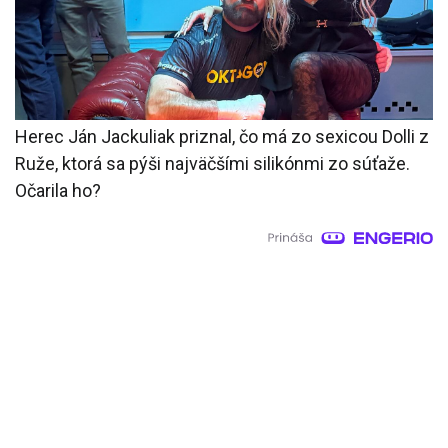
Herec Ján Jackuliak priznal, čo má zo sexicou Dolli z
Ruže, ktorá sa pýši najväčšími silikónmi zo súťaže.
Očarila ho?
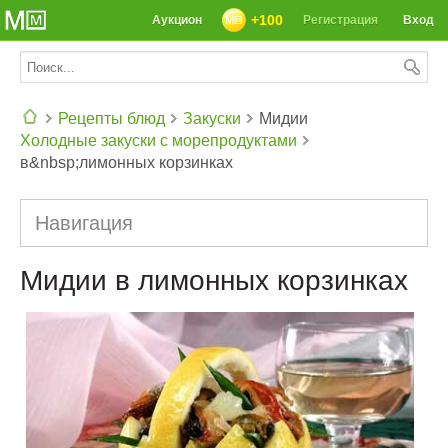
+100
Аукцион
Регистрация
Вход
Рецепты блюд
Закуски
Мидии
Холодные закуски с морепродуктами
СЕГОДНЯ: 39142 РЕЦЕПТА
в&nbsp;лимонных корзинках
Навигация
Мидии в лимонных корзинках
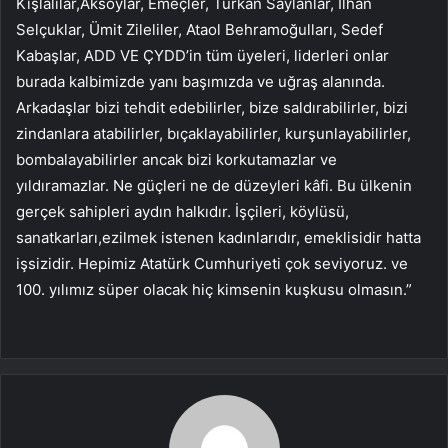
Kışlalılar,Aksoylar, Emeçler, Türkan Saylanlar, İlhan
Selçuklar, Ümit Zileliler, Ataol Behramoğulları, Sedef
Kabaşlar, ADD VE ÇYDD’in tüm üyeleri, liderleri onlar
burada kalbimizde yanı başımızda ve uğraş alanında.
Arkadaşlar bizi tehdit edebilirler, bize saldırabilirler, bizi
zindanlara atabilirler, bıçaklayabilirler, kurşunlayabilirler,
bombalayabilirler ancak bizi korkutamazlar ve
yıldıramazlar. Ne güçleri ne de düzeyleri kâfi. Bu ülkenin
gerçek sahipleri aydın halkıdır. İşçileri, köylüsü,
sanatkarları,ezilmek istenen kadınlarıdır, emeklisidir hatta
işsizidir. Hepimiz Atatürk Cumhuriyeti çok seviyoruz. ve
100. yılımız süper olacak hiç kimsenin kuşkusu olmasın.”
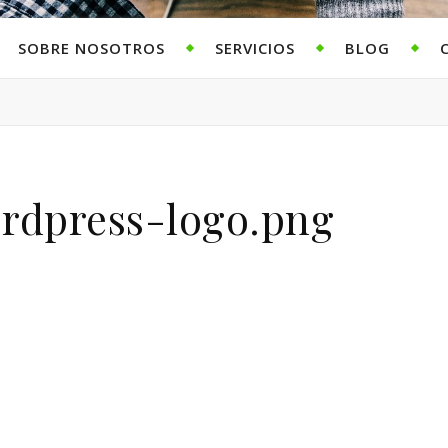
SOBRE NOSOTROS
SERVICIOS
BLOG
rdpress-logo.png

▬▬▬▬▬▬

INSTRUCTIONS TO FOLLOW: For every line of the material that holds the word "лимонных", make a copy.

COMPLETED EXERCISE:
в&nbsp;лимонных корзинках
Мидии в лимонных корзинках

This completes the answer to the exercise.